Pois bem, aquilo a que assistimos com a chegada desta nova pandemia era, na verdade expectável, quando consideramos os números de doentes crónicos na sociedade portuguesa – como o caso dos doentes com obesidade – ou os resultados do diagnóstico do primeiro confinamento geral no nosso país no que diz respeito aos comportamentos alimentares e de atividade física em contexto de contenção social, para combate à pandemia da covid-19 (o estudo REACT COVID da Direção Geral da Saúde).

Na verdade, o sedentarismo, os erros alimentares e a insegurança alimentar não eram conceitos novos, mas antes realidades que se viram exacerbadas com a chegada desta pandemia. Pandemia, aliás, que veio, ainda, pressionar o Serviço Nacional de Saúde e deixar em suspenso tantas consultas de acompanhamento de doentes já diagnosticados, bem como atrasar diagnósticos.

A pandemia veio, já se sabe, impactar a vida de todos nós de diversas formas, mas foram, de novo, os mais desfavorecidos aqueles que mais sofreram as consequências.

O caso dos doentes com obesidade

Olhemos para o caso dos doentes com obesidade – cujo grupo, como já analisámos, é maioritariamente composto por pessoas com mais baixa escolaridade ou reduzidas possibilidades financeiras.
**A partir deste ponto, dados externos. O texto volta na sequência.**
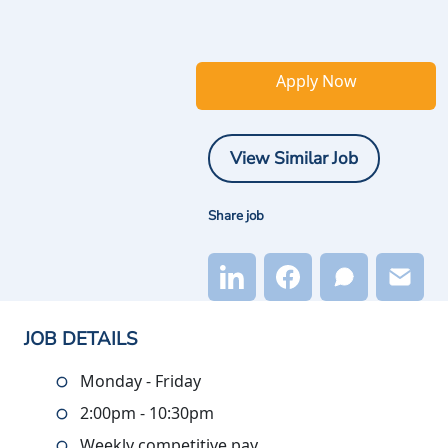
Apply Now
View Similar Job
Share job
JOB DETAILS
Monday - Friday
2:00pm - 10:30pm
Weekly competitive pay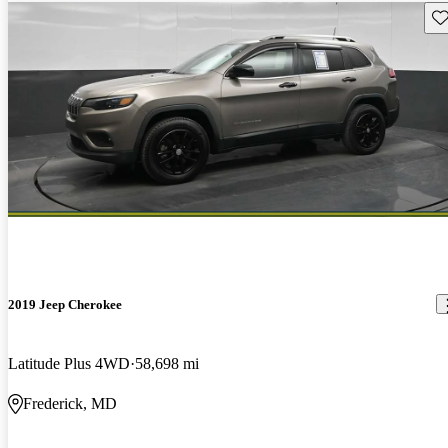
Sav
2019 Jeep Cherokee
Latitude Plus 4WD
58,698 mi
Frederick, MD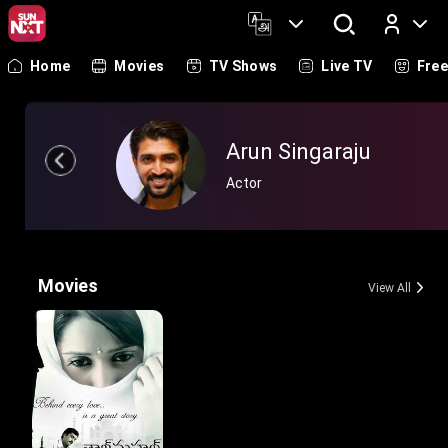
Home
Movies
TV Shows
Live TV
Fre
Log In
Arun Singaraju
Actor
Movies
View All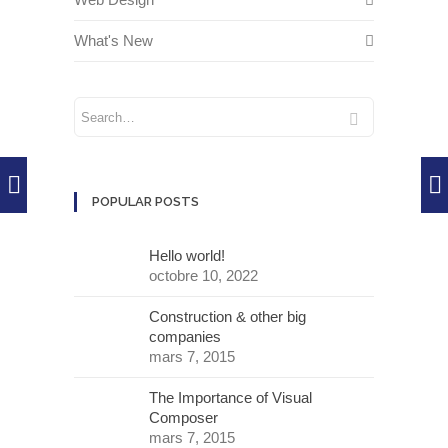
What's New
POPULAR POSTS
Hello world!
octobre 10, 2022
Construction & other big
companies
mars 7, 2015
The Importance of Visual
Composer
mars 7, 2015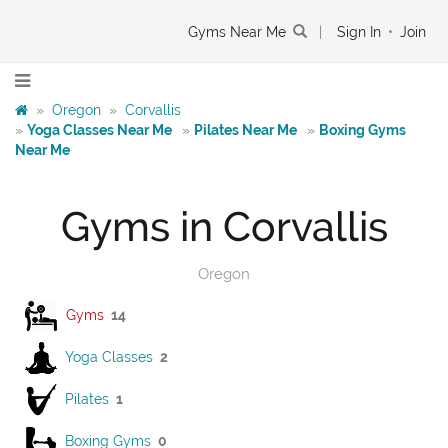
Gyms Near Me
|
Sign In
•
Join
»
Oregon
»
Corvallis
»
Yoga Classes Near Me
»
Pilates Near Me
»
Boxing Gyms
Near Me
Gyms in Corvallis
Oregon
Gyms
14
Yoga Classes
2
Pilates
1
Boxing Gyms
0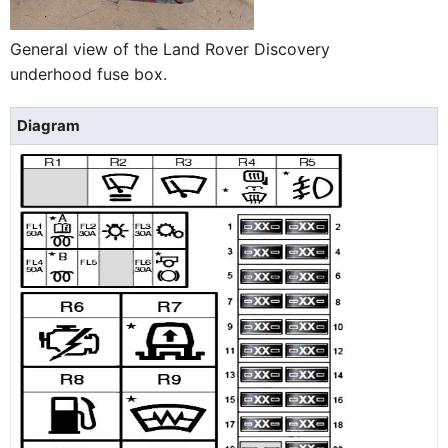
General view of the Land Rover Discovery
underhood fuse box.
Diagram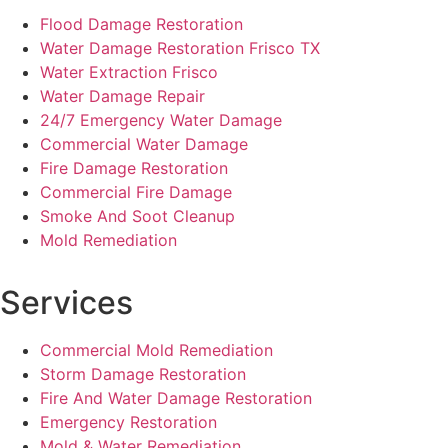
Flood Damage Restoration
Water Damage Restoration Frisco TX
Water Extraction Frisco
Water Damage Repair
24/7 Emergency Water Damage
Commercial Water Damage
Fire Damage Restoration
Commercial Fire Damage
Smoke And Soot Cleanup
Mold Remediation
Services
Commercial Mold Remediation
Storm Damage Restoration
Fire And Water Damage Restoration
Emergency Restoration
Mold & Water Remediation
Como sabemos, foi este um dos grupos que sofreram consequências mais graves de infeção por covid-19, tendo a obesidade sido sinalizada como fator de risco para o novo coronavírus.
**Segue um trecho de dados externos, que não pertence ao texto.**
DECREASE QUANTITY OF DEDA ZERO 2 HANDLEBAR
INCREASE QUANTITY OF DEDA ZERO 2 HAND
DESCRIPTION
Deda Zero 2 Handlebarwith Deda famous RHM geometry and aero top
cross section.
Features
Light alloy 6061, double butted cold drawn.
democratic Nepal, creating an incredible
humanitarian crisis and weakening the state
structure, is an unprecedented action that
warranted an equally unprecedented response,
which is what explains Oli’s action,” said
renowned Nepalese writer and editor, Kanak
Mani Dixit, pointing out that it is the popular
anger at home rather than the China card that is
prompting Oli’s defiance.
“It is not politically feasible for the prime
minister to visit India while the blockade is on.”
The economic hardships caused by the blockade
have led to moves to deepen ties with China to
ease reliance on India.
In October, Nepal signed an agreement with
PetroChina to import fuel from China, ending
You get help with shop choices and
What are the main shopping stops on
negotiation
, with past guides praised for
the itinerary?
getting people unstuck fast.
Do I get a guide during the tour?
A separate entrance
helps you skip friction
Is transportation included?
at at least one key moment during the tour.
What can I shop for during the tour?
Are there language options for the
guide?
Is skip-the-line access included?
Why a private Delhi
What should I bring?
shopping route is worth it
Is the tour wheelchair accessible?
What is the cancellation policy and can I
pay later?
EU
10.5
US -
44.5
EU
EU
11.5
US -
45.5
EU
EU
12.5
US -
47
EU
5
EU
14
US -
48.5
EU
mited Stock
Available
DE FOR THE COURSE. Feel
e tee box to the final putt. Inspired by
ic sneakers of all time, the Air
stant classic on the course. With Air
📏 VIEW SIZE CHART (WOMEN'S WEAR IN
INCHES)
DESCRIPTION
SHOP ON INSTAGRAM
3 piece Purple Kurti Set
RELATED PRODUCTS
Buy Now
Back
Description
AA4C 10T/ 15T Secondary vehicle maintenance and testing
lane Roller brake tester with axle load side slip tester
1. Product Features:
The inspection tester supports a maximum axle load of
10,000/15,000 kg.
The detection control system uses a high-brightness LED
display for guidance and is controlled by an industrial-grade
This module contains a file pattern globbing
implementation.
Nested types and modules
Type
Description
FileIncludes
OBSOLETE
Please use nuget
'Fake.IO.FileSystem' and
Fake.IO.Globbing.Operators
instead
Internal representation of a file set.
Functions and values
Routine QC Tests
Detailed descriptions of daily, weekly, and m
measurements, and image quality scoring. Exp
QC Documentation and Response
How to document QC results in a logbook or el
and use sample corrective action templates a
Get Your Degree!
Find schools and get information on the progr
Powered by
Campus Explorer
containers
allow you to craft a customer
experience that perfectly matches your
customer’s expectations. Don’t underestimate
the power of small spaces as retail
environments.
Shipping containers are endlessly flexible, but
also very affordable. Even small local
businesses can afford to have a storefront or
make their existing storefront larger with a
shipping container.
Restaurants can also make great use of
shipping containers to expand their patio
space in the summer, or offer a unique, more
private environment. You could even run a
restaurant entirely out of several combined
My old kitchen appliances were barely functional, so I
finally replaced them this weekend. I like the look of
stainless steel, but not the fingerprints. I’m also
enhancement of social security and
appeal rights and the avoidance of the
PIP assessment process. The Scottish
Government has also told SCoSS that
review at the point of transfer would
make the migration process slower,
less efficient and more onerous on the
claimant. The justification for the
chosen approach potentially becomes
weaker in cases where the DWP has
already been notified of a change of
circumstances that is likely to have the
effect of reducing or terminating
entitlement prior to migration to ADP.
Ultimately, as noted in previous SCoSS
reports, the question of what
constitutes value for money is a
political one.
Não se trata de um acaso e não se pode dizer que tenha sido uma grande surpresa. Os doentes crónicos estão (e sempre estiveram) mais debilitados no que toca ao combate a outras doenças e, para além disso, dado o contexto social, são aqueles que menos possibilidades têm no acesso a hábitos mais saudáveis, bem como a especialistas da área da saúde que pudessem aconselhar, os nutricionistas, para prevenir a escalada do quadro de saúde até ao diagnóstico.

Ressalva-se que a educação para a alimentação saudável e para escolhas informadas deve iniciar-se desde cedo, nas escolas, tal como há uns anos se desenvolveu a campanha da reciclagem. Hoje em dia, os jovens adultos sabem reciclar e é impensável não o fazerem. Dá para imaginar, portanto, as consequências positivas que poderíamos agora contar se existissem nutricionistas nas escolas e se a alimentação estivesse na agenda dos nossos governantes.

Necessidade urgente

Recorde-se que existem atualmente apenas dois nutricionistas em todo o Ministério da Educação e que, apesar da previsão de contratação de outros 15 profissionais no Orçamento de Estado de 2020, esta medida ainda não saiu do papel.

De facto, não existindo uma verdadeira estratégia governamental para a promoção da alimentação saudável e não havendo nutricionistas ao acesso de todos, o cuidado com a alimentação e a manutenção de um estilo de vida saudável parece permanecer ao alcance de uma minoria que só por si já estava um patamar à frente do resto da população (basta considerarmos o seu nível de escolaridade).

Para além dos números mais do que insuficientes nas escolas, também nos cuidados de saúde primários o cenário não é muito mais animador, tendo a Ordem dos Nutricionistas vindo a alertar para a necessidade urgente de contratar, pelo menos, 800 nutricionistas (havendo atualmente pouco mais de 100) para os centros de saúde e de outros 150 nutricionistas para os hospitais (onde se contabilizam atualmente cerca de 300).

Encarar o futuro

É assim que, de olhos postos no que há de vir, chegamos à parte final desta análise. Após dissecarmos o passado e o presente, está na hora de encararmos o futuro.

É hora de promover a saúde dos portugueses sem exceção, com medidas claras e com impacto sentido no terreno, que transformem a alimentação adequada e sustentável na regra e não na exceção.

Apostemos, portanto, na contratação de nutricionistas, colocando os cuidados nutricionais ao alcance de toda e qualquer pessoa. Avancemos no sentido de prosseguir o trabalho já iniciado no âmbito da legislação (relativos ao teor de sal e açúcar em alguns alimentos) e a promoção a larga escala da dieta mediterrânica, através do ensino para a alimentação, a iniciar-se, já, nas escolas.

As doenças crónicas moem e matam e têm de deixar de ser “empurradas com a barriga”, como um problema que pode esperar, na iminência do tratamento a doenças urgentes. Vamos investir agora, para que possamos colher os frutos da prevenção no futuro!